В тени шлема лицо короля казалось болезненно измученным.

— Вильгельма все еще нет, — бормотал он и теребил свою бороду. — Странно, клянусь Богоматерью, странно! Почему он не встречает меня на границе? Почему он сдает земли Нормандии без боя? Ведь он такой гордый!

— Он отступил в Руан, сир, — предположил граф Сен-Поль. — Разве такой трус, как он, осмелится встретиться лицом к лицу с вами? Если принц Юдас поторопится к Руану, то мы вместе сотрем Бастарда в порошок.

О, если бы король знал, что нормандской армии нет и в Руане! К востоку от Сены, среди холмов Дримкура, скрывался старый Хью де Гурне, следя за кострами на юге, свидетельствовавшими о медленном продвижении принца Юдаса. Вниз по реке Андель шпионы графа Роберта Ю день за днем приносили ему все новые и новые сведения, а воины из Таллу в это время злились и кляли на чем свет стоит эту выжидательную тактику, но тем временем вострили мечи. Принц Юдас форсировал реку Эпт вброд, его войска шли вперед в полной боевой готовности, оставляя на своем пути кровь и слезы, и волоча на себе награбленное.

Поведение герцога Вильгельма беспокоило продолжающего наступать к западу от Сены короля. Французские войска были опьянены легким успехом.

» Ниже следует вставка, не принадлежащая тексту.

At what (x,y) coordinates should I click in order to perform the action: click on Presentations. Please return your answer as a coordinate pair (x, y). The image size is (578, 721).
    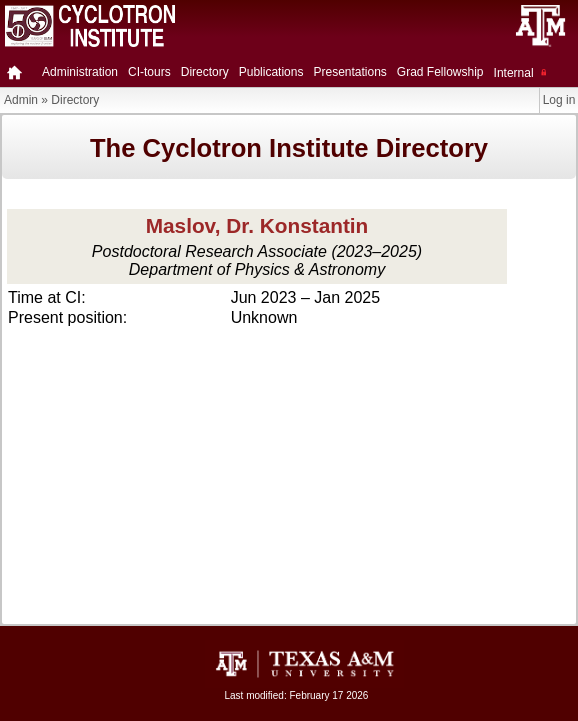
    Looking at the image, I should click on (349, 72).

Не успевших сбежать мужчин они рубили мечами, застигнутых врасплох женщин насиловали. Только немногие догадывались, что бароны Вильгельма рвались освободиться от узды, которую он держал железной рукой. Крестьянин сам по себе мало что значил, пока его не начинал притеснять иноземный тиран, но раз уж такое случалось, то мечи нормандских сеньоров были наготове, чтобы защищать принадлежащее им до последней капли крови. Они-то могли притеснять своих подданных, как хотели, но ни один чужак не смел в Нормандии и пальцем коснуться ни свободного человека, ни раба. А французский король осмелился. Вельможи уже бы обрушились на него — и здесь и там, даже виконт Котантен, который поклялся следовать за Вильгельмом хоть к черту в пасть, считал его сумасшедшим за то, что он до сих пор удерживал свои войска от нанесения удара.

— Сеньор, — в отчаянии умолял он. — Люди будут говорить, что вы — трус!

— И вправду, Нель, — мрачно отвечал герцог. — Но зато, смертью клянусь, не назовут опрометчивым дураком!

— Ваша милость, мы можем хотя бы рассеять их силы. Они отягощены добычей, их воины недисциплинированны, предводители уже утратили былую осторожность, потому что слишком уверены в победе!

— Как ты думаешь, Предводитель Соколов, сколько людей мы потеряем при подобной стычке? — спросил Вильгельм.

Нель с недоумением посмотрел на герцога.

— Какая разница? И можно ли это сравнить с величием цели? Люди в битве должны гибнуть. Но что значат эти потери, если мы в конце концов прогоним короля?

— Замечательный совет! — с резкостью ответил Вильгельм. — Загляни лучше в будущее, виконт! Хотелось бы знать, что ты предложишь, когда король со свежими силами вернется, чтобы уничтожить меня, а половина наших сил уже будет погребена на этих развалинах?

Сен-Совер удрученно молчал, и тогда герцог продолжил:

— Верь мне, Нель. Я прогоню короля, но при этом потеряет свое войско он, а не я.

Мужчины обменялись взглядами. Нель поднес руку к своему шлему:

— Ваша милость, правы вы или нет, но я с вами, — просто сказал он.

Рауль Тессон де Сангели повторил те же слова, возвратившись из вылазки, которая имела цель уничтожить французские отряды, отправлявшиеся за фуражом. Но и он теперь все же решил, что пришло время нанести решающий удар.

— Поймите, сеньор, мои люди почувствовали вкус крови, — сказал он, снимая латные рукавицы. — Подумайте, в состоянии ли я удерживать их, если они вцепятся в королевскую глотку?

Герцог знал своих людей, а поэтому спросил:

— Они что, Тессон, слишком сильны для того, чтобы ты с ними справился?

— Ей-богу, нет! — поклялся лорд Сангели.

— И ты тоже не сильнее меня, — примирительно сказал Вильгельм. — А потому приказываю: держись подальше от глотки Генриха.

Лорд рассмеялся.

— Я получил ответ. — Он обернулся к вошедшему в шатер Раулю и кивнул ему. — Господин Рауль, вот и опять свиделись. Знаете, к Генриху этой ночью не вернутся человек шестьдесят, — похвастался он.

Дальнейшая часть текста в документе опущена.